BEGIN Data

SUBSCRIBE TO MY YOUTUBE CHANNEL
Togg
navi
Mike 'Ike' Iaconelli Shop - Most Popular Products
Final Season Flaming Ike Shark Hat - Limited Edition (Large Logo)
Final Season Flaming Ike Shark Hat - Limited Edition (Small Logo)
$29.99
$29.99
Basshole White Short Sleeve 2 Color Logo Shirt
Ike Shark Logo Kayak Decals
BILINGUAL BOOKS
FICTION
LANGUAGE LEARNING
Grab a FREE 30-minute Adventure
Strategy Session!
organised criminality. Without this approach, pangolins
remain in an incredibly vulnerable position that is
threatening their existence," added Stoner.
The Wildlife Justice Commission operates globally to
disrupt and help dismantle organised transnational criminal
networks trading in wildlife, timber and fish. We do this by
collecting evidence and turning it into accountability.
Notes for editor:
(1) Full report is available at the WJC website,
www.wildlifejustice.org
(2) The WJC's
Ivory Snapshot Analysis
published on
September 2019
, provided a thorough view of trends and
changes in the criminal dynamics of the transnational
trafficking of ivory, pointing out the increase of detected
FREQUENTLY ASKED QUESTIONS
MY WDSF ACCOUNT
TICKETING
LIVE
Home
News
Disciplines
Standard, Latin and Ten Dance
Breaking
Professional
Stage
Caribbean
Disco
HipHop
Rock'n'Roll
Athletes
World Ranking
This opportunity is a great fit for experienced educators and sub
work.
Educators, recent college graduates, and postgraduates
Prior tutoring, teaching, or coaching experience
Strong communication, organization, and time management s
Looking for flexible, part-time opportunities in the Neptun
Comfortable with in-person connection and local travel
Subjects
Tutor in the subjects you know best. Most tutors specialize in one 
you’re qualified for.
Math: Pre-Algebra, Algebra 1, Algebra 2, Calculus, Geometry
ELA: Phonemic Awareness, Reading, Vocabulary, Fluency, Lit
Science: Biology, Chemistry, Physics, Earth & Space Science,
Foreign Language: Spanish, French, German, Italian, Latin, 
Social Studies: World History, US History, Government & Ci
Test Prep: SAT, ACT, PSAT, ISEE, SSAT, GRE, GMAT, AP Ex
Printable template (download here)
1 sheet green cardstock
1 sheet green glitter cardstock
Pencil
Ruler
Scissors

END Data

*Work item*
The entries above must be returned in full, exactly as shown.

*Answer to this exercise*
SUBSCRIBE TO MY YOUTUBE CHANNEL
Togg
navi
Mike 'Ike' Iaconelli Shop - Most Popular Products
Final Season Flaming Ike Shark Hat - Limited Edition (Large Logo)
Final Season Flaming Ike Shark Hat - Limited Edition (Small Logo)
$29.99
$29.99
Basshole White Short Sleeve 2 Color Logo Shirt
Ike Shark Logo Kayak Decals
BILINGUAL BOOKS
FICTION
LANGUAGE LEARNING
Grab a FREE 30-minute Adventure
Strategy Session!
organised criminality. Without this approach, pangolins
remain in an incredibly vulnerable position that is
threatening their existence," added Stoner.
The Wildlife Justice Commission operates globally to
disrupt and help dismantle organised transnational criminal
networks trading in wildlife, timber and fish. We do this by
collecting evidence and turning it into accountability.
Notes for editor:
(1) Full report is available at the WJC website,
www.wildlifejustice.org
(2) The WJC's
Ivory Snapshot Analysis
published on
September 2019
, provided a thorough view of trends and
changes in the criminal dynamics of the transnational
trafficking of ivory, pointing out the increase of detected
FREQUENTLY ASKED QUESTIONS
MY WDSF ACCOUNT
TICKETING
LIVE
Home
News
Disciplines
Standard, Latin and Ten Dance
Breaking
Professional
Stage
Caribbean
Disco
HipHop
Rock'n'Roll
Athletes
World Ranking
This opportunity is a great fit for experienced educators and sub
work.
Educators, recent college graduates, and postgraduates
Prior tutoring, teaching, or coaching experience
Strong communication, organization, and time management s
Looking for flexible, part-time opportunities in the Neptun
Comfortable with in-person connection and local travel
Subjects
Tutor in the subjects you know best. Most tutors specialize in one 
you’re qualified for.
Math: Pre-Algebra, Algebra 1, Algebra 2, Calculus, Geometry
ELA: Phonemic Awareness, Reading, Vocabulary, Fluency, Lit
Science: Biology, Chemistry, Physics, Earth & Space Science,
Foreign Language: Spanish, French, German, Italian, Latin, 
Social Studies: World History, US History, Government & Ci
Test Prep: SAT, ACT, PSAT, ISEE, SSAT, GRE, GMAT, AP Ex
Printable template (download here)
1 sheet green cardstock
1 sheet green glitter cardstock
Pencil
Ruler
Scissors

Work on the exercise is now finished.